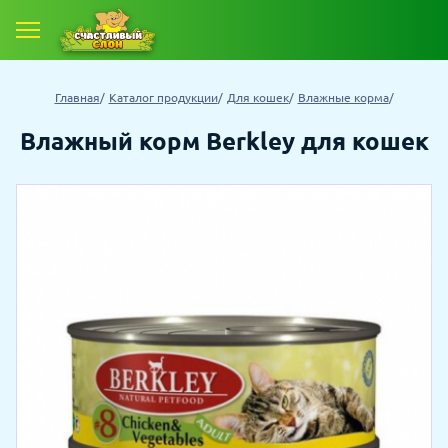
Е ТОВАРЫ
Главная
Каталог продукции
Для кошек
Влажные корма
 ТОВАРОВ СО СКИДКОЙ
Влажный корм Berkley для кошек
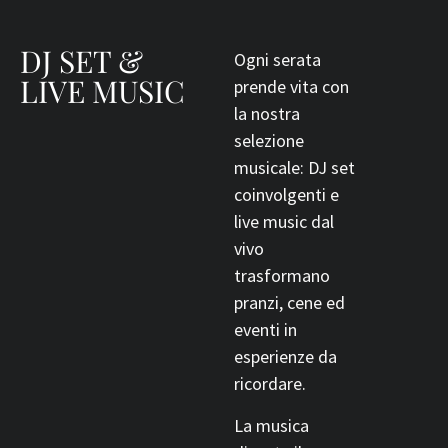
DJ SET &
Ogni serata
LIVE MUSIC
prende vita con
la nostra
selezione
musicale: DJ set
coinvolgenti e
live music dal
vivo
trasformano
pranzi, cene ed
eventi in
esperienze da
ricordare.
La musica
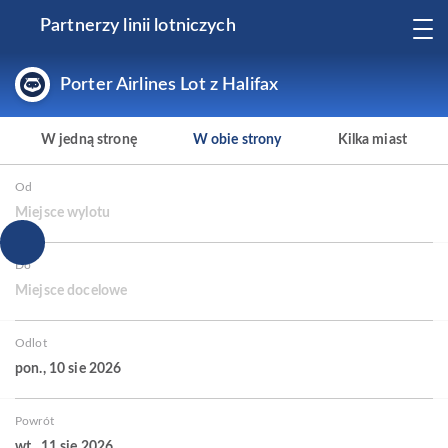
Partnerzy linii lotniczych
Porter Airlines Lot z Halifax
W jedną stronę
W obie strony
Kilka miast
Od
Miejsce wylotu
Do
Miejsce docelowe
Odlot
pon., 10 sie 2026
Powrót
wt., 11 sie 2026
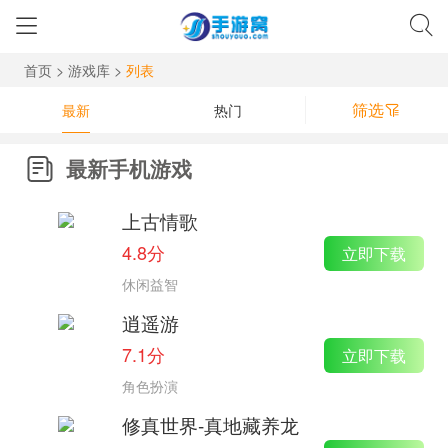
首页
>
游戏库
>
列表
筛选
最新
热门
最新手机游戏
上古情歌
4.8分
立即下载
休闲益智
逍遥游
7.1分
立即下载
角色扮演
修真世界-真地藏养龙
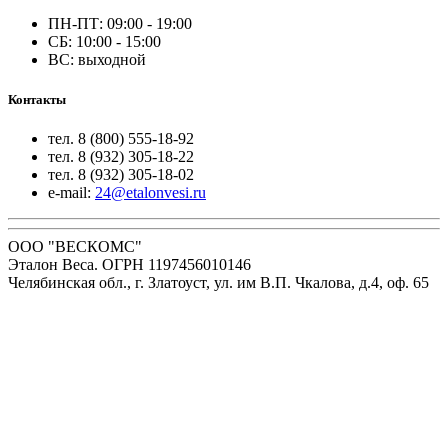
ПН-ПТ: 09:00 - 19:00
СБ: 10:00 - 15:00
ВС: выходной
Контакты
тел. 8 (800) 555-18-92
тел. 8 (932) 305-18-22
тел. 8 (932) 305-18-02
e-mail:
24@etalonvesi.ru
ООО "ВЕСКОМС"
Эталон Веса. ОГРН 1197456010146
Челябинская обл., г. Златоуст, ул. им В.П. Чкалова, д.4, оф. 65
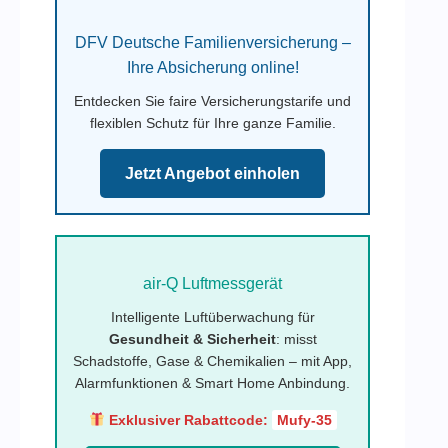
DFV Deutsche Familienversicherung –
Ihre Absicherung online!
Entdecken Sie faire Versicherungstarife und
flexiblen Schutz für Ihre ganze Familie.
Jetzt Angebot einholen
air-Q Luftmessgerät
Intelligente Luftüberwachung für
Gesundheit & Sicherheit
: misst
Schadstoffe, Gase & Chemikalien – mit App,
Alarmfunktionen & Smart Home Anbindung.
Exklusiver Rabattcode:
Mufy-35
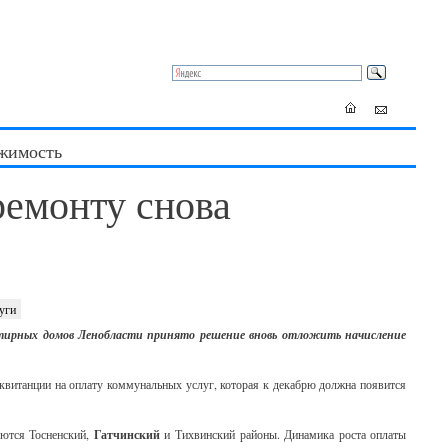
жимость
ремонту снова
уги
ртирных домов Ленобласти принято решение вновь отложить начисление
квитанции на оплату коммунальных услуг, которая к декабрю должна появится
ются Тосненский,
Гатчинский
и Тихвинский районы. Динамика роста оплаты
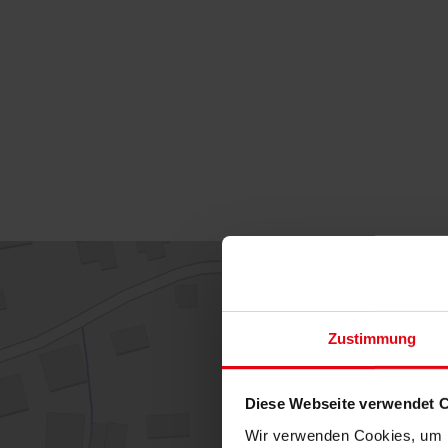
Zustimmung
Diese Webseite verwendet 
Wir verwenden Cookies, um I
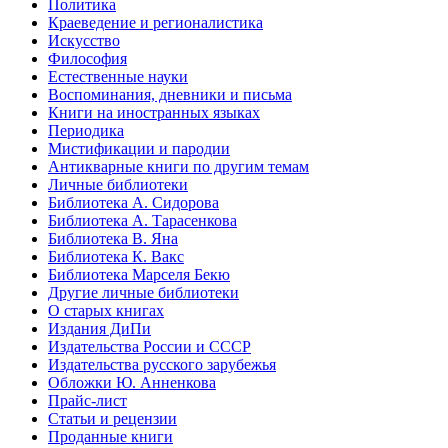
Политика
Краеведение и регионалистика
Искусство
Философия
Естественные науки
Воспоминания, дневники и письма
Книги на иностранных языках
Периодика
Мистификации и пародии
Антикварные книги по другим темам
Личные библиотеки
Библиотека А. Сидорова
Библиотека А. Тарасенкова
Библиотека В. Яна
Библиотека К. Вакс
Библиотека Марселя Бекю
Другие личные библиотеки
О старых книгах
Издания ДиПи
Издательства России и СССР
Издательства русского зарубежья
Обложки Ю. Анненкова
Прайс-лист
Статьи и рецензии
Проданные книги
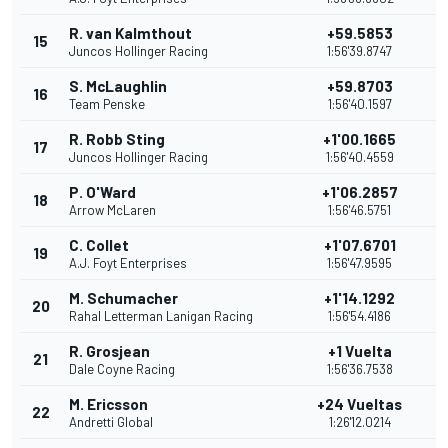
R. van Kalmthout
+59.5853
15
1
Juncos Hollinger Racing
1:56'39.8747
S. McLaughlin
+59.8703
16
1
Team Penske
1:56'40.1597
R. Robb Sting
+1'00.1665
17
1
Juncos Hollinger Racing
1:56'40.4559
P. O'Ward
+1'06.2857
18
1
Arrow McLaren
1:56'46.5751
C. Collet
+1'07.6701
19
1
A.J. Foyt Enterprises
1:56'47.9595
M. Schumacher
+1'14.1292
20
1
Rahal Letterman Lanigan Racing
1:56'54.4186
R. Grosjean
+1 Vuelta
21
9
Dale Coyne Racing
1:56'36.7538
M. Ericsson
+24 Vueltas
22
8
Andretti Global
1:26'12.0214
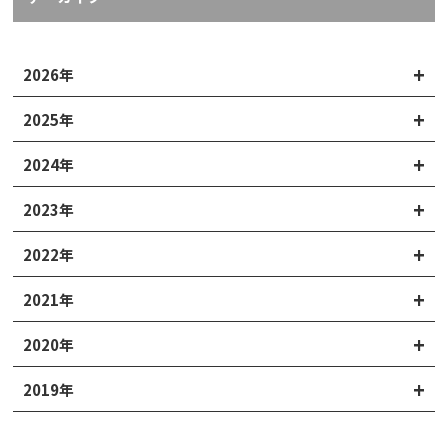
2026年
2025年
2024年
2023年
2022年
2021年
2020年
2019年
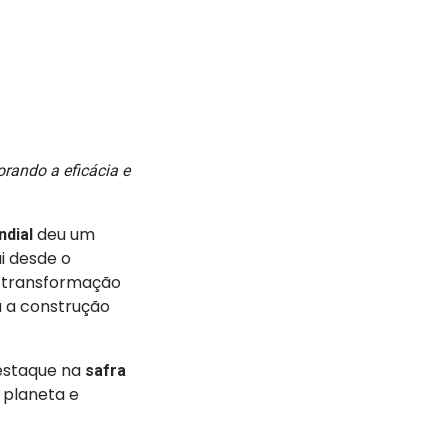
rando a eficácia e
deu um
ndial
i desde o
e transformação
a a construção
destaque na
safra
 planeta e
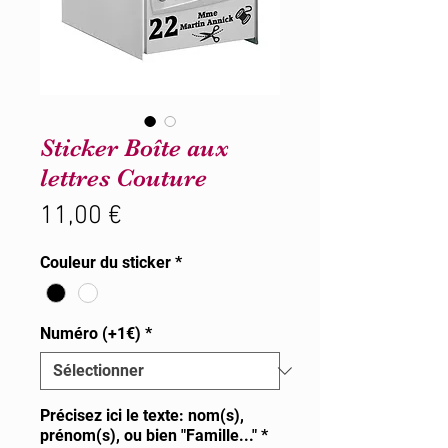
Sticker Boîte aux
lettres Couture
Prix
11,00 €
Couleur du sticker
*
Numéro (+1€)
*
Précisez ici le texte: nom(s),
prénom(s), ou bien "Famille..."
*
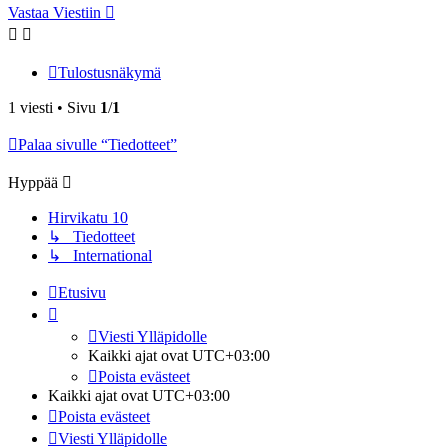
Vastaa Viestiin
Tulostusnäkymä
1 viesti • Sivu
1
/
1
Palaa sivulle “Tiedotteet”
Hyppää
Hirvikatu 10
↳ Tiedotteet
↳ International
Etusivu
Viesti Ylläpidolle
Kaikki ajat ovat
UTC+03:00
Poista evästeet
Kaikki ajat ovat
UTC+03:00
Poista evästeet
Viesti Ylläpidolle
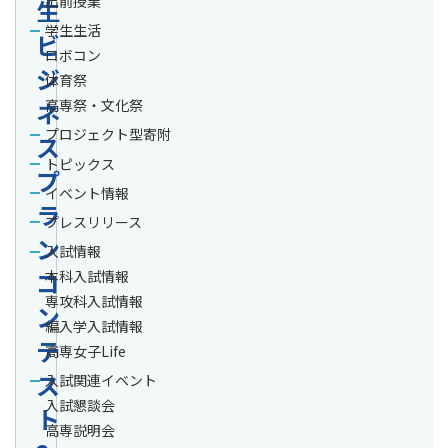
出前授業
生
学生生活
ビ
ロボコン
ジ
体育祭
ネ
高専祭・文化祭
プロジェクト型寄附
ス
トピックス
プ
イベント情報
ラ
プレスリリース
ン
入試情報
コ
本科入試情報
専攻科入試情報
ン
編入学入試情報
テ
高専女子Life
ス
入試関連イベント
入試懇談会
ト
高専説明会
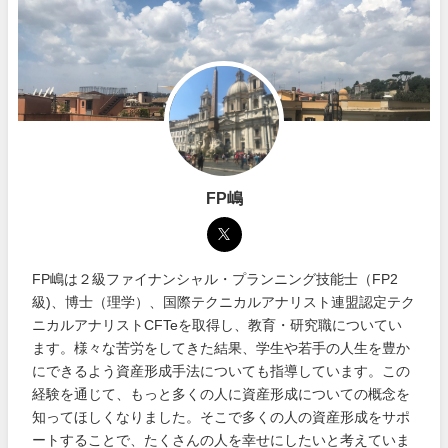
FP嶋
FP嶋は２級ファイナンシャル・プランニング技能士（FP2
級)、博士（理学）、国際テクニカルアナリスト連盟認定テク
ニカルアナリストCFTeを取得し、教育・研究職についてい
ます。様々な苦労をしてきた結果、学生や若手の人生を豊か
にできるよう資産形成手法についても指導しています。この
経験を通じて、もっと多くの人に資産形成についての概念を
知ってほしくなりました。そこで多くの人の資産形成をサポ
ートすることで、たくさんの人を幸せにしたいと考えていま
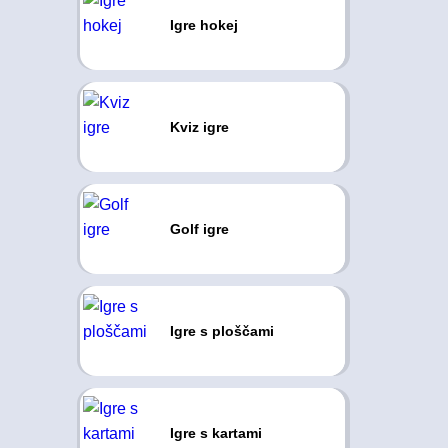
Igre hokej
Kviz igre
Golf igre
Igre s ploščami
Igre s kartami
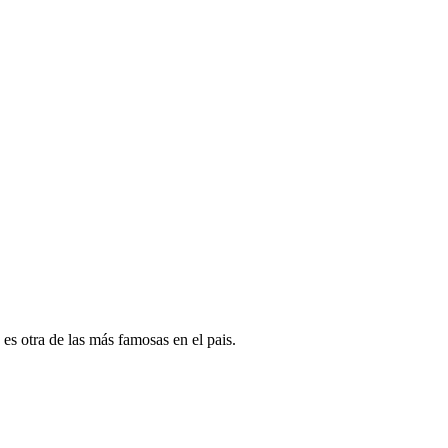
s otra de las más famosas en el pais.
_ _ _
[Your goal] Copy out the data verbatim, with no pictures.

[The completed task]
Е ТОВАРЫ
Главная
Каталог продукции
Для кошек
Влажные корма
 ТОВАРОВ СО СКИДКОЙ
Влажный корм Berkley для кошек
DJ SET &
Ogni serata
LIVE MUSIC
prende vita con
la nostra
selezione
musicale: DJ set
coinvolgenti e
live music dal
vivo
trasformano
pranzi, cene ed
eventi in
esperienze da
ricordare.
La musica
Partnerzy linii lotniczych
Porter Airlines Lot z Halifax
W jedną stronę
W obie strony
Kilka miast
Od
Miejsce wylotu
Do
Miejsce docelowe
Odlot
pon., 10 sie 2026
Powrót
wt., 11 sie 2026
首页
>
游戏库
>
列表
筛选
最新
热门
最新手机游戏
上古情歌
4.8分
立即下载
休闲益智
逍遥游
7.1分
立即下载
角色扮演
修真世界-真地藏养龙
ПН-ПТ: 09:00 - 19:00
СБ: 10:00 - 15:00
ВС: выходной
Контакты
тел. 8 (800) 555-18-92
тел. 8 (932) 305-18-22
тел. 8 (932) 305-18-02
e-mail:
24@etalonvesi.ru
ООО "ВЕСКОМС"
Эталон Веса. ОГРН 1197456010146
Челябинская обл., г. Златоуст, ул. им В.П. Чкалова, д.4, оф. 65
DFV Deutsche Familienversicherung –
Ihre Absicherung online!
Entdecken Sie faire Versicherungstarife und
flexiblen Schutz für Ihre ganze Familie.
Jetzt Angebot einholen
air-Q Luftmessgerät
Intelligente Luftüberwachung für
Gesundheit & Sicherheit
: misst
Schadstoffe, Gase & Chemikalien – mit App,
Alarmfunktionen & Smart Home Anbindung.
Exklusiver Rabattcode:
Mufy-35
жимость
ремонту снова
уги
ртирных домов Ленобласти принято решение вновь отложить начисление
квитанции на оплату коммунальных услуг, которая к декабрю должна появится
ются Тосненский,
Гатчинский
и Тихвинский районы. Динамика роста оплаты
Zustimmung
Diese Webseite verwendet 
Wir verwenden Cookies, um I
Политика
Краеведение и регионалистика
Искусство
Философия
Естественные науки
Воспоминания, дневники и письма
Книги на иностранных языках
Периодика
Мистификации и пародии
Антикварные книги по другим темам
Личные библиотеки
Библиотека А. Сидорова
Библиотека А. Тарасенкова
Библиотека В. Яна
Библиотека К. Вакс
Библиотека Марселя Бекю
Другие личные библиотеки
О старых книгах
Издания ДиПи
Издательства России и СССР
Издательства русского зарубежья
Обложки Ю. Анненкова
Прайс-лист
Статьи и рецензии
Проданные книги
R. van Kalmthout
+59.5853
15
1
Juncos Hollinger Racing
1:56'39.8747
S. McLaughlin
+59.8703
16
1
Team Penske
1:56'40.1597
R. Robb Sting
+1'00.1665
17
1
Juncos Hollinger Racing
1:56'40.4559
P. O'Ward
+1'06.2857
18
1
Arrow McLaren
1:56'46.5751
C. Collet
+1'07.6701
19
1
A.J. Foyt Enterprises
1:56'47.9595
M. Schumacher
+1'14.1292
20
1
Rahal Letterman Lanigan Racing
1:56'54.4186
R. Grosjean
+1 Vuelta
21
9
Dale Coyne Racing
1:56'36.7538
M. Ericsson
+24 Vueltas
22
8
Andretti Global
1:26'12.0214
2026年
2025年
2024年
2023年
2022年
2021年
2020年
2019年
rando a eficácia e
deu um
ndial
i desde o
e transformação
a a construção
destaque na
safra
 planeta e
Sticker Boîte aux
lettres Couture
Prix
11,00 €
Couleur du sticker
*
Numéro (+1€)
*
Précisez ici le texte: nom(s),
prénom(s), ou bien "Famille..."
*
Vastaa Viestiin
Tulostusnäkymä
1 viesti • Sivu
1
/
1
Palaa sivulle “Tiedotteet”
Hyppää
Hirvikatu 10
↳ Tiedotteet
↳ International
Etusivu
Viesti Ylläpidolle
Kaikki ajat ovat
UTC+03:00
Poista evästeet
Kaikki ajat ovat
UTC+03:00
Poista evästeet
Viesti Ylläpidolle
出前授業
生
学生生活
ビ
ロボコン
ジ
体育祭
ネ
高専祭・文化祭
プロジェクト型寄附
ス
トピックス
プ
イベント情報
ラ
プレスリリース
ン
入試情報
コ
本科入試情報
専攻科入試情報
ン
編入学入試情報
テ
高専女子Life
ス
入試関連イベント
入試懇談会
ト
高専説明会
FP嶋
FP嶋は２級ファイナンシャル・プランニング技能士（FP2
級)、博士（理学）、国際テクニカルアナリスト連盟認定テク
ニカルアナリストCFTeを取得し、教育・研究職についてい
ます。様々な苦労をしてきた結果、学生や若手の人生を豊か
にできるよう資産形成手法についても指導しています。この
経験を通じて、もっと多くの人に資産形成についての概念を
知ってほしくなりました。そこで多くの人の資産形成をサポ
ートすることで、たくさんの人を幸せにしたいと考えていま
Igre hokej
Kviz igre
Golf igre
Igre s ploščami
Igre s kartami
s otra de las más famosas en el pais.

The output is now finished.